Scenario #2: After subduing his victim during the home invasion, the man reached out and touched the girl gently on the arm.
How much our understanding of the meaning of that touch action is encoded in the somatosensory experience? Almost none of it. The "meaning" of the action is determined for the most part by the context as it interacts with the observed action. The touch wouldn't even have to actually happen, or it could occur on a different body part (all very different experiences from a somato standpoint!), and it wouldn't alter our understanding of the event. Yes, it's true that simulating the actual touch might add something, i.e., having a sense of what the actual gentle touch felt like on the arm, but what drives real understanding is the interpretation of that touch in its context, not the somatopically specific touch sensation itself.

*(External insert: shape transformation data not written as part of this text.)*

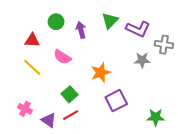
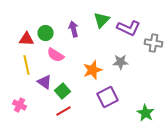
green circle: (56, 22) -> (46, 33), moved
gray star: (142, 60) -> (121, 62), moved
yellow line: (32, 67) -> (27, 65), turned 36
green star: (156, 117) -> (146, 113), turned 30
purple triangle: (49, 120) -> (45, 82), moved

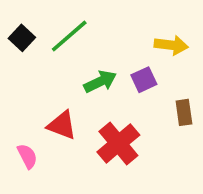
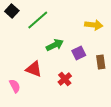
black square: (22, 38) -> (12, 11), moved
purple square: (144, 80) -> (79, 53), moved
red cross: (118, 143) -> (65, 79), size x0.6

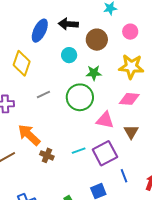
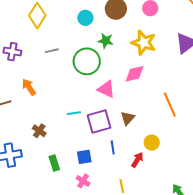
pink diamond: (129, 99) -> (135, 74), turned -30
brown triangle: (131, 132) -> (128, 118), moved
orange arrow: (29, 135) -> (29, 87), size x0.7
brown cross: (47, 155) -> (39, 131), moved

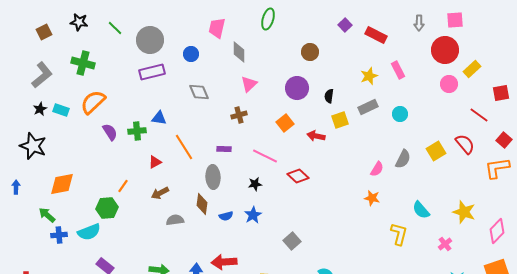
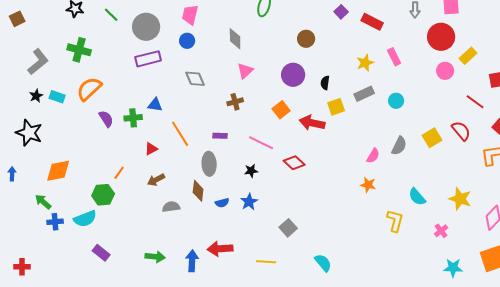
pink trapezoid: (217, 28) -> (190, 15), moved
brown square: (44, 32) -> (17, 19), moved
red arrow: (316, 136) -> (312, 123), size x1.4

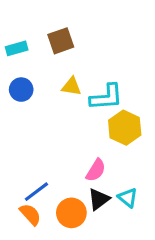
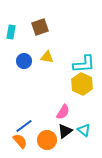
cyan rectangle: (17, 48) -> (11, 32), turned -64
blue circle: (21, 90) -> (24, 61), moved
cyan L-shape: (106, 97) -> (84, 64), moved

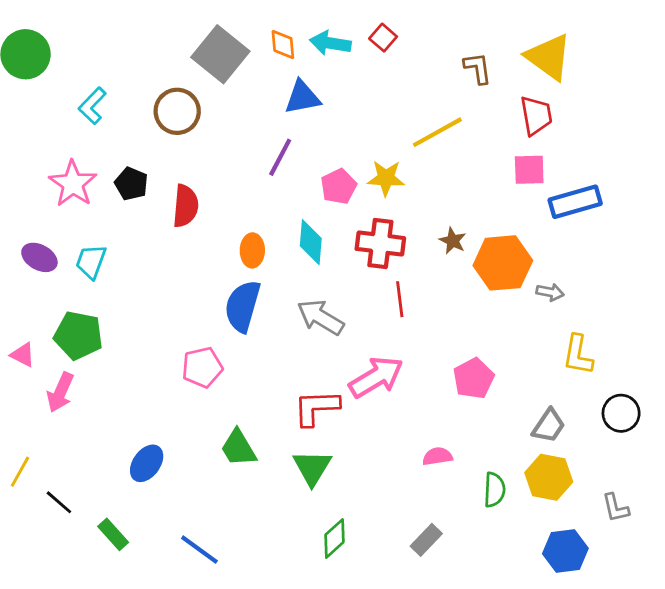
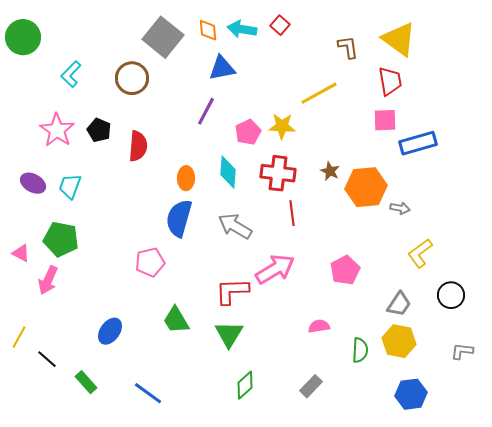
yellow L-shape: (578, 355) -> (420, 253), turned 44
gray L-shape: (615, 508) -> (462, 351), moved, turned 110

Conceptualized in these terms, to say that somatosensory simulation contributes to understanding of others' touch experiences is like saying that "acoustic simulation" of the voiceless labiodental fricative in the experience of hearing "fuck you" contributes to the understanding of that phrase. Yes, I suppose the /f/ plays a role, but how it combines with "uck you" and more importantly who said it to whom and under what circumstances is where the meat of the understanding will be found.
It's interesting and worthwhile to understand all the cognitive and neural bits and pieces that contribute to understanding. Lowish-level embodied "simulation," whether motor or sensory, may have a role to play. But it is important to understand these effects in the broader context. Don't for a second think that we've cracked the cognitive code for understanding just because M1 or S1 activates when we see someone do something.